Operational footprint
- Compare memory and CPU metrics versus quality gains.
Custom extension impact
- Group by extension-related dimensions (from custom artifacts) and compare uplift.

See the complete guide in analysis-playbook.md.

10 — Full Extensibility in Practice¶

Coleman supports full orchestration customization patterns. Use this quick map:

hooks + extensions
- Best option for domain logic without rewriting runner flow.
New Policy and Reward
- Native extension model through module exports + YAML selection.
Custom EvaluationMetric and Environment
- Source-level extension path for deeper runtime behavior changes.

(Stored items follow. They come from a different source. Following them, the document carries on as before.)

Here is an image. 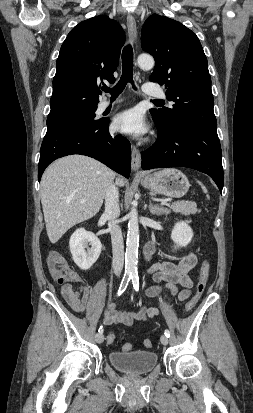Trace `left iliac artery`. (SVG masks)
I'll return each instance as SVG.
<instances>
[{
	"label": "left iliac artery",
	"instance_id": "44dca946",
	"mask_svg": "<svg viewBox=\"0 0 253 413\" xmlns=\"http://www.w3.org/2000/svg\"><path fill=\"white\" fill-rule=\"evenodd\" d=\"M132 283H133V287L135 289V291H139V278L137 274H133L132 275ZM165 336L170 337V332L169 330H165L164 332Z\"/></svg>",
	"mask_w": 253,
	"mask_h": 413
}]
</instances>
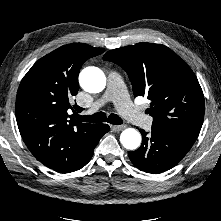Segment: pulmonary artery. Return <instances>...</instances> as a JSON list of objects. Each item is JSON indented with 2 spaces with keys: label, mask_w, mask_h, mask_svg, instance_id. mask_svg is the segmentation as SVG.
Wrapping results in <instances>:
<instances>
[{
  "label": "pulmonary artery",
  "mask_w": 221,
  "mask_h": 221,
  "mask_svg": "<svg viewBox=\"0 0 221 221\" xmlns=\"http://www.w3.org/2000/svg\"><path fill=\"white\" fill-rule=\"evenodd\" d=\"M110 101L115 103L118 111L128 121L144 128L150 127L152 118L130 101L122 78L115 72L108 75L107 88L102 97L92 105L91 111L99 109Z\"/></svg>",
  "instance_id": "1"
}]
</instances>
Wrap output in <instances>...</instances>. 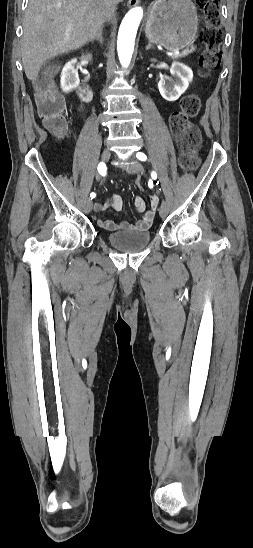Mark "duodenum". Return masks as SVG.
Masks as SVG:
<instances>
[{
    "mask_svg": "<svg viewBox=\"0 0 253 548\" xmlns=\"http://www.w3.org/2000/svg\"><path fill=\"white\" fill-rule=\"evenodd\" d=\"M78 94L81 96L84 100H90L93 97V91L89 84L86 82H82L78 88H77Z\"/></svg>",
    "mask_w": 253,
    "mask_h": 548,
    "instance_id": "1",
    "label": "duodenum"
}]
</instances>
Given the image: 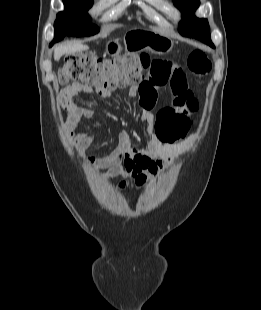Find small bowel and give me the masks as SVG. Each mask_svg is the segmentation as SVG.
<instances>
[{"label": "small bowel", "instance_id": "c3829d8e", "mask_svg": "<svg viewBox=\"0 0 261 310\" xmlns=\"http://www.w3.org/2000/svg\"><path fill=\"white\" fill-rule=\"evenodd\" d=\"M164 87L171 89L173 102L154 114L151 109L157 92ZM92 92L93 89L89 86L71 85L62 93L63 98L71 105L66 121L67 128L70 136L76 138V147L80 153H83L96 134L93 131L77 134L75 129L82 120L92 118L94 112L90 108L75 106L74 102L79 94ZM98 94L102 98H109L112 92L98 91ZM130 95L139 96L144 107L141 120L147 124L150 137L147 147L134 148L129 133L122 131L116 149L109 155L87 157L94 172L105 169L101 180L123 177L124 181L119 184L120 190H124L128 185L144 187L161 170L174 163L189 144L190 139H181L186 136L192 124V115L198 110V102L188 87L183 68L167 59L154 60L149 78L142 85L132 87Z\"/></svg>", "mask_w": 261, "mask_h": 310}]
</instances>
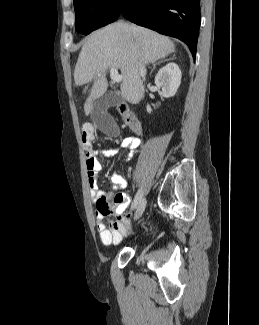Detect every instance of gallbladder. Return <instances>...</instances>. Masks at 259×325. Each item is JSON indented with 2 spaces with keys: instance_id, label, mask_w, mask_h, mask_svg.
<instances>
[{
  "instance_id": "gallbladder-1",
  "label": "gallbladder",
  "mask_w": 259,
  "mask_h": 325,
  "mask_svg": "<svg viewBox=\"0 0 259 325\" xmlns=\"http://www.w3.org/2000/svg\"><path fill=\"white\" fill-rule=\"evenodd\" d=\"M122 97L117 92H109L99 98L95 103L91 113V119L96 127L104 132L110 139H119L118 122L107 113L108 108L118 105Z\"/></svg>"
}]
</instances>
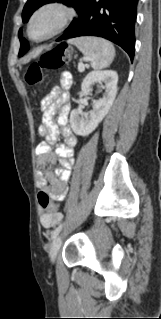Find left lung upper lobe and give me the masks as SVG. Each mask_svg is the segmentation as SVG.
<instances>
[{
	"instance_id": "5c2ea615",
	"label": "left lung upper lobe",
	"mask_w": 161,
	"mask_h": 319,
	"mask_svg": "<svg viewBox=\"0 0 161 319\" xmlns=\"http://www.w3.org/2000/svg\"><path fill=\"white\" fill-rule=\"evenodd\" d=\"M90 0H28L23 8L22 12V19L23 22H27L32 13L39 8L40 6L50 3V2H61L66 5L72 6L75 8V10L78 12L79 17L78 19H75L71 22V24L68 27V31L62 35L57 41L62 40V38L75 26V24L78 22V20L84 15L88 4ZM19 39L21 43L19 55H23L27 52L29 49V44L28 42L21 36V31L19 32ZM28 46L26 49L25 47Z\"/></svg>"
}]
</instances>
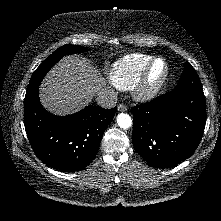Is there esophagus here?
I'll list each match as a JSON object with an SVG mask.
<instances>
[{
  "instance_id": "1",
  "label": "esophagus",
  "mask_w": 221,
  "mask_h": 221,
  "mask_svg": "<svg viewBox=\"0 0 221 221\" xmlns=\"http://www.w3.org/2000/svg\"><path fill=\"white\" fill-rule=\"evenodd\" d=\"M127 110V106L124 104H119L118 105V111L119 112H125Z\"/></svg>"
}]
</instances>
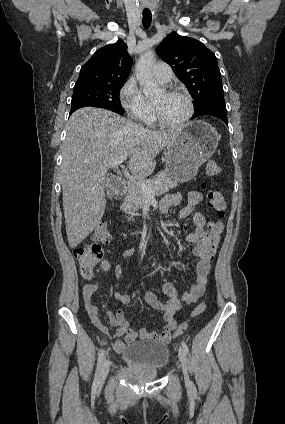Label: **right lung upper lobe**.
I'll list each match as a JSON object with an SVG mask.
<instances>
[{"mask_svg": "<svg viewBox=\"0 0 285 424\" xmlns=\"http://www.w3.org/2000/svg\"><path fill=\"white\" fill-rule=\"evenodd\" d=\"M132 58L127 45L118 40L97 50L80 70L75 85L125 82L130 74Z\"/></svg>", "mask_w": 285, "mask_h": 424, "instance_id": "obj_1", "label": "right lung upper lobe"}]
</instances>
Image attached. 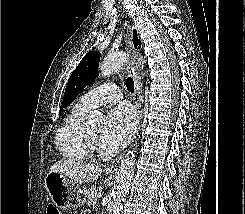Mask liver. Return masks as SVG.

Parallel-safe implementation guidance:

Keep execution hooks worker-local and idempotent.
Keep run/dataset hooks coordinator-local for aggregation and reporting.
Persist custom artifacts with run_id + execution_id so analyses can join safely across parallel runs.

Complete implementation details and end-to-end examples:

extensibility.md

Query Snippets¶

DuckDB¶

SELECT scenario, execution_id, policy, AVG(fitness) AS avg_napfd
FROM read_parquet('./runs/**/*.parquet', hive_partitioning=1)
GROUP BY scenario, execution_id, policy
ORDER BY avg_napfd DESC;

ClickHouse¶

SELECT scenario, execution_id, policy, AVG(fitness) AS avg_napfd
FROM coleman_results
GROUP BY scenario, execution_id, policy
ORDER BY avg_napfd DESC;

Result Persistence Semantics¶

Parquet appends new files under ./runs/
ClickHouse appends new rows to coleman_results
execution_id is the safest way to isolate one run analytically
Checkpoints update the latest durable state for the same run and experiment
If you want a fresh analytical space, clean ./runs/ and optionally ./checkpoints/

Suggested Next Steps¶

Run coleman run --config run.yaml to generate fresh experiment data
Run make cost-structural to evaluate structural cost before and after changes
Run make cost-energy to compare energy impact of different implementations
Open Grafana to inspect live execution behavior while the run is active
Use the Parquet summary above for final comparisons and report export
Inspect ./checkpoints/ to verify resume and recovery progress
Switch to ClickHouse when you want a persistent analytical store instead of Parquet files

Interactive version

For an executable version of this workflow, run the marimo notebook:

marimo edit docs/workflow.py